The MDA-MB-231 and MCF-7 cell lines were obtained from Academia Sinica Cell Bank (Shanghai, China), MCF-10A, MDA-MB-468, T47D and BT20 were bought from Shanghai Institute of Cell Biology, Chinese Academy of Sciences (Shanghai, China) and were identified with the short tandem repeat (STR) method. The cell lines used have been tested for Mycoplasma. Cells were cultured under the condition of 37 °C with 5% carbon dioxide. Dulbecco Modified Eagle Medium (DMEM) (11965092, Thermo Fisher Scientific, Waltham, MA, USA) was added with 10% fetal bovine serum (FBS, Life Technologies, Carlsbad, CA, USA) as the culture medium, with antibiotics being streptomycin (100 µg/mL) (Beyotime, Shanghai, China) and penicillin (100 U/mL) (Beyotime, Shanghai, China).

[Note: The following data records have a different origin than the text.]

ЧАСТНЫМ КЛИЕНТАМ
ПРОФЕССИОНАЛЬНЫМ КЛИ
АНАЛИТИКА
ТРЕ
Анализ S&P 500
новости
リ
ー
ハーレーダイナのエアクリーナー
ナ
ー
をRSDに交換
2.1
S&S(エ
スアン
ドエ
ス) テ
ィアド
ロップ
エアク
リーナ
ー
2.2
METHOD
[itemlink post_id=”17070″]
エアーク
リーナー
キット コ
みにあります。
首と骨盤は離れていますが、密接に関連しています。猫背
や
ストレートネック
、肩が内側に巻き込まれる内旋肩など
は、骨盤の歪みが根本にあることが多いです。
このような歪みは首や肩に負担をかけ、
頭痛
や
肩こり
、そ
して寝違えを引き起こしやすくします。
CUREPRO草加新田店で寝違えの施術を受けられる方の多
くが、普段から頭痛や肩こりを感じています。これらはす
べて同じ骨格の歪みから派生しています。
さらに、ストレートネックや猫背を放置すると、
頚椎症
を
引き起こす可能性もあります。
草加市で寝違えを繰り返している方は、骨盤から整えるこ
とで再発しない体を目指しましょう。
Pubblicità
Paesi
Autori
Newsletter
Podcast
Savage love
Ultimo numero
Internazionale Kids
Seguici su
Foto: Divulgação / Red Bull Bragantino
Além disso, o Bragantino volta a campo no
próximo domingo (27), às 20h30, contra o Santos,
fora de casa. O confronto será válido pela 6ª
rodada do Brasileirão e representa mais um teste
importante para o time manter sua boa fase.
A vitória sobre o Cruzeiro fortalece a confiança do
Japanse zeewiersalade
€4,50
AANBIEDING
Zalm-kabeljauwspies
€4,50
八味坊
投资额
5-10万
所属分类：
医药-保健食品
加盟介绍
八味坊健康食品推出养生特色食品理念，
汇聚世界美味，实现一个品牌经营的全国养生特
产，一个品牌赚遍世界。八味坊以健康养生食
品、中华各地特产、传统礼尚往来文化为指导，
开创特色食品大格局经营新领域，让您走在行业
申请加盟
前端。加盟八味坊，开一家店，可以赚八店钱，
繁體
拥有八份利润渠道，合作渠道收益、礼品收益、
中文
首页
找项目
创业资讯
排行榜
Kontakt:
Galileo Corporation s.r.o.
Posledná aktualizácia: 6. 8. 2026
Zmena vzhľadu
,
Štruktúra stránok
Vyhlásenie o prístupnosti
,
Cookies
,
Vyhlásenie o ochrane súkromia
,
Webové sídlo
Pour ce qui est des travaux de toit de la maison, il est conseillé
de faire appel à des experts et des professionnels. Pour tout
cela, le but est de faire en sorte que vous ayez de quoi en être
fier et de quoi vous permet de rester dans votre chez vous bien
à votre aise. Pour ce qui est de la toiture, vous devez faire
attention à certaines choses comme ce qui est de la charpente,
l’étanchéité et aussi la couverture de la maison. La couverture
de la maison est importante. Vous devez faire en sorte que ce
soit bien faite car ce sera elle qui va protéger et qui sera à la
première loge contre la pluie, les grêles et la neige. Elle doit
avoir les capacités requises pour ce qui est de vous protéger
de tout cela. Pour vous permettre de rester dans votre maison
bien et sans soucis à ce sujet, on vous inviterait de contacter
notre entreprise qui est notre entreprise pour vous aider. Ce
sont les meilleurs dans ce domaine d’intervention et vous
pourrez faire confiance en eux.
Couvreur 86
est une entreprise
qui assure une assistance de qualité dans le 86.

The shRNA that specifically targets for circPVT1 (si-circPVT1) (20 nM) and a negative control that targets nothing (si-NC) were chemical synthesized by Shengong Biotechnology (Shanghan, China). The sequences of siRNA were si-circPVT1#1: 5^′-GAGCTTCGTTCAAGTATTT-3^′, si-circPVT1#2: 5^′-GAAATGTCCTCTCGCCTGC-3^′ and si-NC: 5^′-UUCUCCGAACGUGUCACGUTT-3^′. Lipofectamine 2000 (Invitrogen, Shanghai, China) was added for the transfer of MDA-MB-231 and MCF-7. After 48 h transfection, the silenced cells were harvested and applied for the following experiments.

The breast cancer cell lines MCF-7 and MDA-MB-231 were cultured without serum in 6-well plates. They were divided into si-circPVT1#1, si-circPVT1#2, and siRNA NC with a final concentration of 100 nM. After transfection for 24 h, 1000 cells were inoculated in 96-well plates with a volume of 200 µL per well. The light absorption values of cells were detected at culture time points 1, 2, 3 and 4 days. According to the description of CCK-8 proliferation detection reagent, each well had added 10 µL proliferation detection reagent, incubated for 2 h, and the optical density (OD) value of each well was measured at 450 nm wavelength. The growth curves of different groups of breast cancer cells were drawn.

The TRIzol reagent (Invitrogen, Shanghai, China) was adopted to extract tissue or cell RNA. The NanoDrop ND-1000 (Thermo Scientific, Waltham, MA, USA) was utilized to measure the RNA concentration and quality. The total RNA was reverse transcribed (Takara, Tokyo, Japan). Quantitative real-time PCR was completed with SYBR Green PCR Master Mix reagents (Takara, Tokyo, Japan). The primer sequences were as follows: circPVT1 forward, 5^′-CTTCCTGGTGAAGCATCTGAT-3^′ and reverse, 5^′-TTCAGCCTCCACTTAAAGTACC-3^′; and GAPDH forward, 5^′-CATGAGAAGTATGACAACAGCCT-3^′ and reverse, 5^′-AGTCCTTCCACGATACCAAAGT-3^′. The expression level of circPVT1 mRNA was relatively normalized to the GAPDH. The 2^{-Δ⁢Δ⁢Ct} method was utilized to compare the quantification difference.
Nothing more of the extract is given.